ХОРХЕ КАРРЕРА АНДРАДЕ
Место происхождения
С испанского[1]*
На круп холма
луч, небесный кузнец,
ставит печать клейма.
С самой высокой точки
катит гром
полную бочку.
Подпоясывается
семицветным кушаком
небо после дождя.
Остов дилижанса утонул в бурьяне.
Даже на закате вишня пахнет ранью.
Клонит бор сосновый в сон на косогоре.
Сладко вязнет слово в чинном разговоре.
Кумовья толкуют, сидя на приступке:
вспыхивают дружно глиняные трубки.
А лощина, словно в золотой затоке,
утопает в грусти, в звездах и осоке.
Пес лизнул в ладони… Никуда не деться —
здесь впадает сердце в забытье и в детство.

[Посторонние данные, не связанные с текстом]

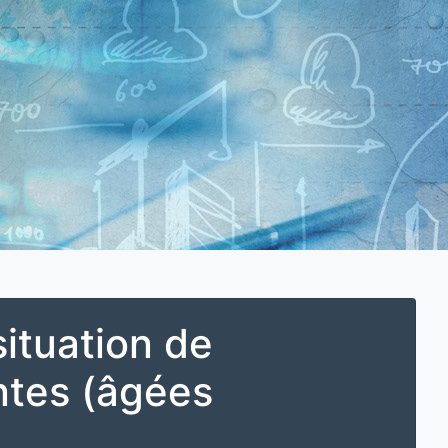
ituation de
antes (âgées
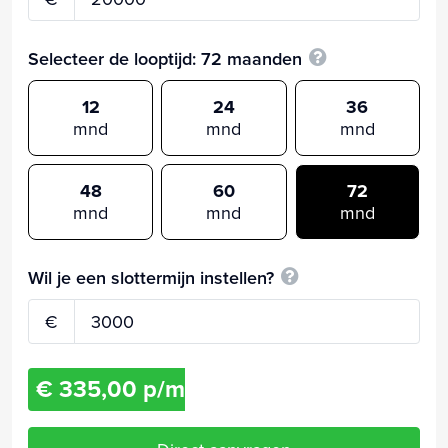
Selecteer de looptijd:
72
maanden
12
24
36
mnd
mnd
mnd
48
60
72
mnd
mnd
mnd
Wil je een slottermijn instellen?
€
€ 335,00 p/m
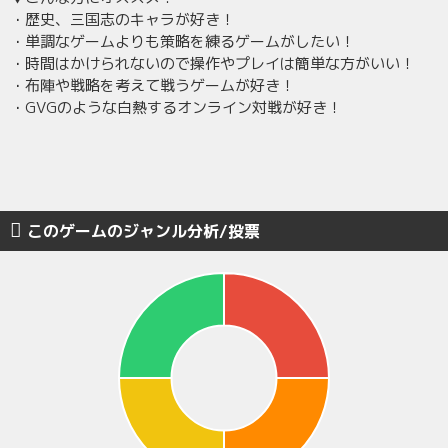
・歴史、三国志のキャラが好き！
・単調なゲームよりも策略を練るゲームがしたい！
・時間はかけられないので操作やプレイは簡単な方がいい！
・布陣や戦略を考えて戦うゲームが好き！
・GVGのような白熱するオンライン対戦が好き！
このゲームのジャンル分析/投票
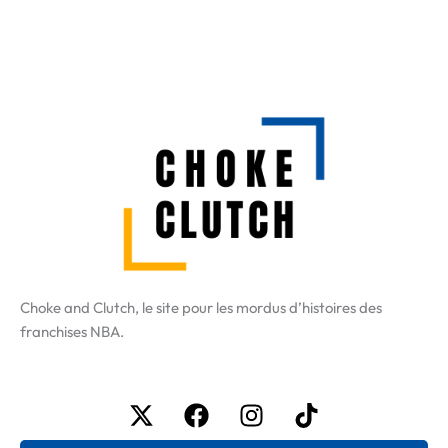
Choke and Clutch, le site pour les mordus d’histoires des
franchises NBA.
X-
Facebook
Instagram
Tiktok
twitter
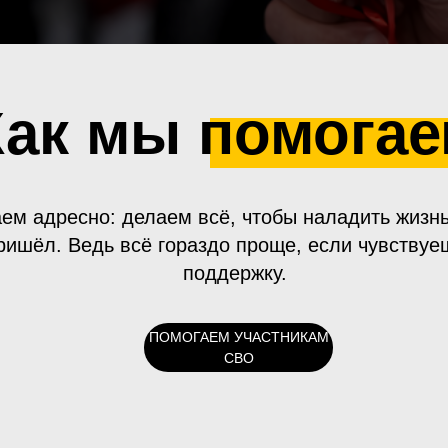
Как мы помога
ем адресно: делаем всё, чтобы наладить жизнь
ришёл. Ведь всё гораздо проще, если чувствуе
поддержку.
ПОМОГАЕМ УЧАСТНИКАМ
СВО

Ослик колокольцем звякнул, как бывало.
На душе светильня мягко замерцала.
Словно сын заблудший, я вхожу в деревню,
прикасаясь сердцем к шелесту деревьев.
Сколько раз под этой позабытой ивой
голубое небо я вдыхал, счастливый…
Прячут птичий щебет голубые травы,
а тревожный запах травяной державы
стискивает горло… Шаг — и задохнусь…
Детская влюбленность, зори и закаты,
ослик с колокольцем и щенок мохнатый,
в светлую обитель снова к вам прошусь.
Под книжной обложкой розарий таится:
цветут за высокой оградой страницы,
но тронешь калитку — она отворится.
А роза над плесом — бокал из рубина,
где запах свернулся упругой пружиной,
готовый пролиться на след лебединый.
Огонь же — душа или самосожженье
звезды, посвященной огнем в голошенье
сердец, потерпевших ночное крушенье.
Пусть книга крылата, да коротки крылья:
закрыли страницу — и книгу забыли,
отдав на съедение моли и пыли.
Пусть розы бокал разобьется о ветер,
но дымное пламя, задутое смертью,
уходит на небо, как мертвые дети.
Зажжем нашу муку огнем негасимым!
Быть может, затем наши дни и даны нам,
чтоб в небе растаять задумчивым дымом.
Дверь, распахнутая в деревья
Летний сад разморило. Млеет воздух медовый.
Ливень листьев нахлынул на плетень по соседству.
И зажившую память оцарапала снова
перепелка, взлетая из-под дерева в детство.
Это все уже было. И тропа у ограды,
и зыбучая заводь этой зелени мглистой.
Кто же шепчет сегодня в чаще старого сада
слово, чувственной дрожью охватившее листья?
Это все уже было. Дверь открыта в деревья.
И твой голос над книгой замирает и льется…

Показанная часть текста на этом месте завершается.